The International Monetary Fund reported Thursday global debt has reached a record $188 trillion, amounting to 230% of world output, and threatens risk to the world’s economic and financial stability.

“If investor sentiment were to shift, the more vulnerable borrowers could face financial tightening and higher interest costs—and it would become more difficult to repay or roll over debt,” Kristalina Georgieva, IMF managing director, said in a speech prepared for delivery to the 20th Annual Research Conference in Washington. “This, in turn, could amplify market corrections and intensify capital outflows from emerging markets.”

Private debt makes up two-thirds of the total debt while public debt is at levels not seen since World War II among advanced economies. In emerging markets, public debt is at levels not seen since the 1980s.

U.S. public debt currently stands at a record $23 trillion, or $186.58 per taxpayer, with the Institute of International Finance pegging private debt at more than $50 trillion in the first quarter of this year. The IIF pegged China’s public debt at $40 trillion in May.

Georgieva noted much of the public debt stems from the 2008 financial crisis when a significant level of private debt moved to public balance sheets, Georgieva noted.

“Recent IMF staff research showed that direct public support to financial institutions alone amounted to $1.6 trillion during the 2008 crisis,” she said, adding, “The bottom line is that high debt burdens have left many governments, companies, and households vulnerable to a sudden tightening of financial conditions.”

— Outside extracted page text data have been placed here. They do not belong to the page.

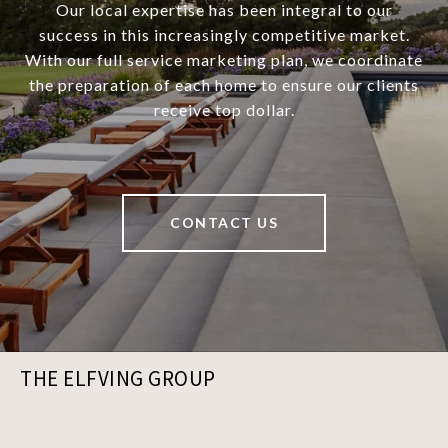
Our local expertise has been integral to our
success in this increasingly competitive market.
With our full service marketing plan, we coordinate
the preparation of each home to ensure our clients
receive top dollar.
CONTACT US
THE ELFVING GROUP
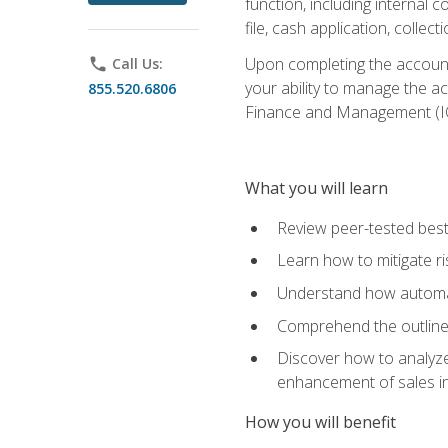
function, including internal
file, cash application, colle
Upon completing the accounts
phone
Call Us:
your ability to manage the a
855.520.6806
Finance and Management (I
What you will learn
Review peer-tested best
Learn how to mitigate r
Understand how automat
Comprehend the outline o
Discover how to analyze
enhancement of sales i
How you will benefit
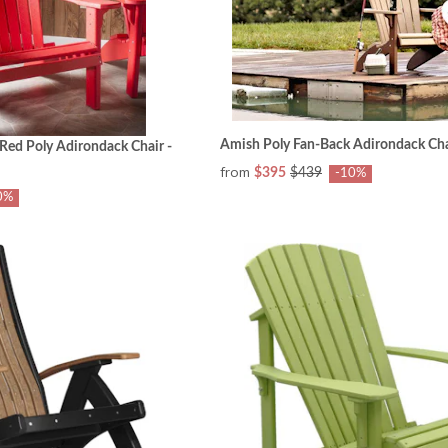
Amish Poly Fan-Back Adirondack Cha
Red Poly Adirondack Chair -
from
$395
$439
-10%
0%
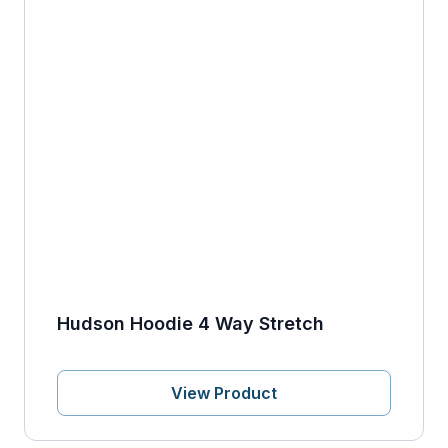
Hudson Hoodie 4 Way Stretch
View Product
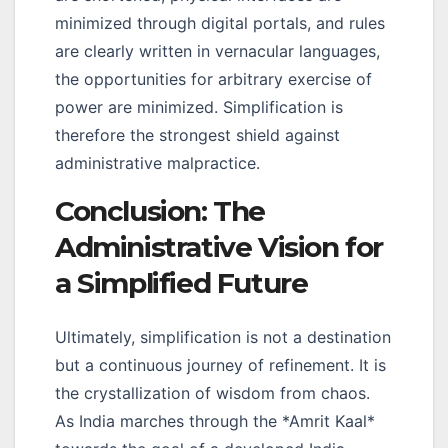
minimized through digital portals, and rules
are clearly written in vernacular languages,
the opportunities for arbitrary exercise of
power are minimized. Simplification is
therefore the strongest shield against
administrative malpractice.
Conclusion: The
Administrative Vision for
a Simplified Future
Ultimately, simplification is not a destination
but a continuous journey of refinement. It is
the crystallization of wisdom from chaos.
As India marches through the *Amrit Kaal*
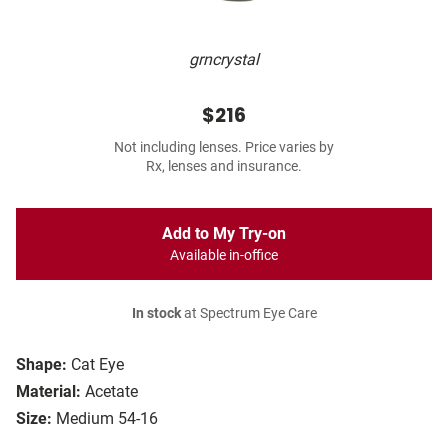
grncrystal
$216
Not including lenses. Price varies by
Rx, lenses and insurance.
Add to My Try-on
Available in-office
In stock
at Spectrum Eye Care
Shape:
Cat Eye
Material:
Acetate
Size:
Medium 54-16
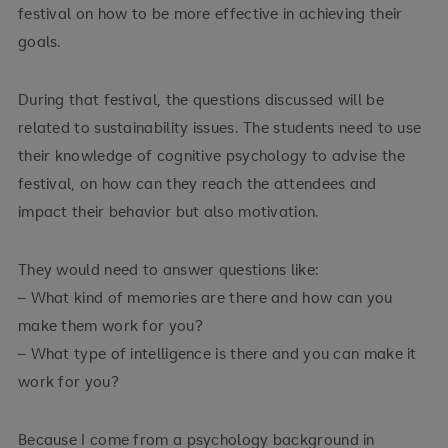
festival on how to be more effective in achieving their
goals.
During that festival, the questions discussed will be
related to sustainability issues. The students need to use
their knowledge of cognitive psychology to advise the
festival, on how can they reach the attendees and
impact their behavior but also motivation.
They would need to answer questions like:
– What kind of memories are there and how can you
make them work for you?
– What type of intelligence is there and you can make it
work for you?
Because I come from a psychology background in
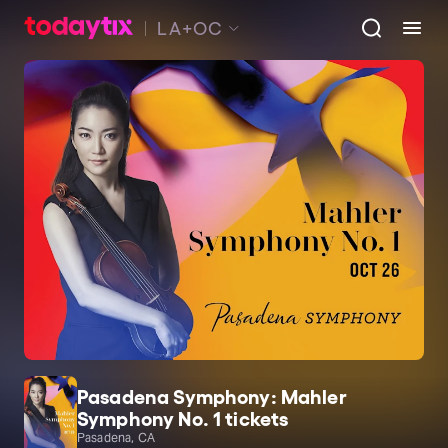
LA+OC
Pasadena Symphony: Mahler
Symphony No. 1 tickets
Pasadena, CA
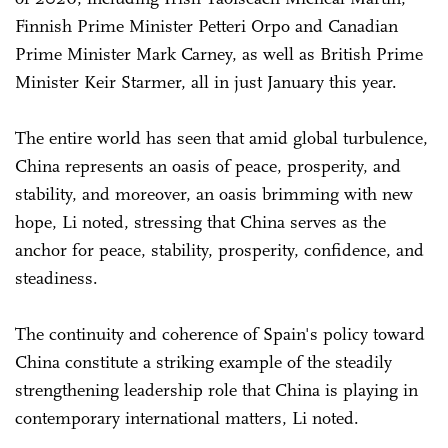
Finnish Prime Minister Petteri Orpo and Canadian
Prime Minister Mark Carney, as well as British Prime
Minister Keir Starmer, all in just January this year.
The entire world has seen that amid global turbulence,
China represents an oasis of peace, prosperity, and
stability, and moreover, an oasis brimming with new
hope, Li noted, stressing that China serves as the
anchor for peace, stability, prosperity, confidence, and
steadiness.
The continuity and coherence of Spain's policy toward
China constitute a striking example of the steadily
strengthening leadership role that China is playing in
contemporary international matters, Li noted.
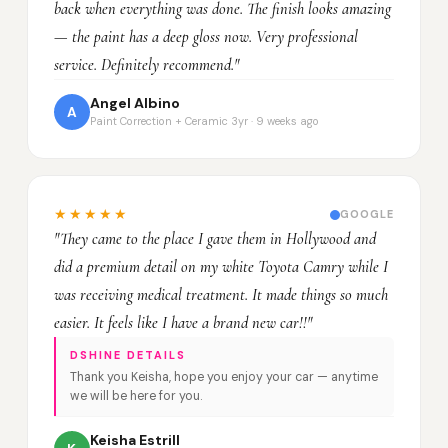
back when everything was done. The finish looks amazing
— the paint has a deep gloss now. Very professional
service. Definitely recommend."
Angel Albino
A
Paint Correction + Ceramic 3yr · 9 weeks ago
★★★★★
GOOGLE
"They came to the place I gave them in Hollywood and
did a premium detail on my white Toyota Camry while I
was receiving medical treatment. It made things so much
easier. It feels like I have a brand new car!!"
DSHINE DETAILS
Thank you Keisha, hope you enjoy your car — anytime
we will be here for you.
Keisha Estrill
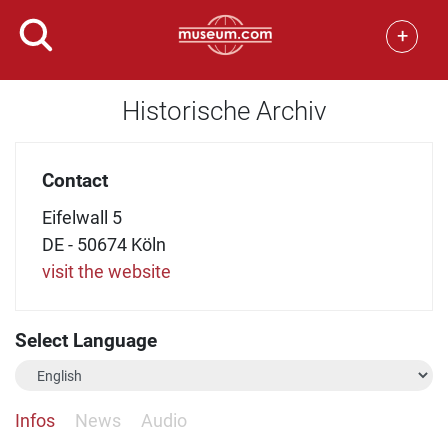
+
Historische Archiv
Contact
Eifelwall 5
DE - 50674 Köln
visit the website
Select Language
Infos
News
Audio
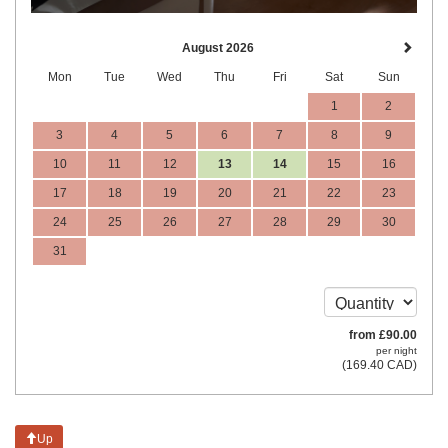
August 2026
Mon
Tue
Wed
Thu
Fri
Sat
Sun
1
2
3
4
5
6
7
8
9
10
11
12
13
14
15
16
17
18
19
20
21
22
23
24
25
26
27
28
29
30
31
from
£
90
.00
per night
(
169
.40
CAD
)
Up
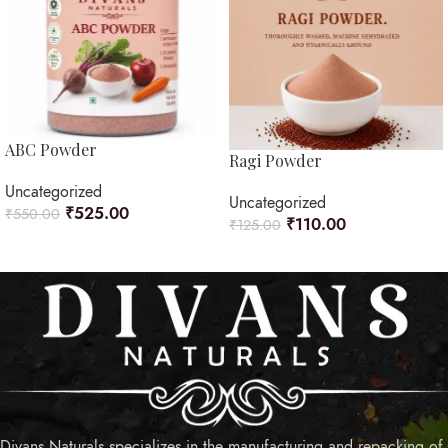
ABC Powder
Ragi Powder
Uncategorized
Uncategorized
₹
525.00
₹
550.00
₹
110.00
₹
125.00
ADD TO CART
ADD TO CART
Divans Naturals specializes in the manufacturing and repacking of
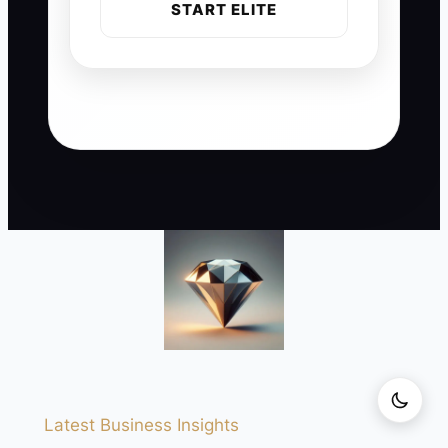
START ELITE
Latest Business Insights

She cited trade tensions, Brexit and geopolitical conflicts as risks.

Georgieva called on countries to proceed more carefully in piling on debt, focusing on attracting equity-based investment, boosting tax revenues and cutting red tape and corruption.

“It means focusing on investment projects with credibly high rates of return. And it means increasing the responsibility of lenders—who need to assess the impact of new loans on the borrower’s debt position before providing new loans,” she said.

She also called for more transparency in borrowing and lending practices, and urged better collaboration between borrower countries and lenders.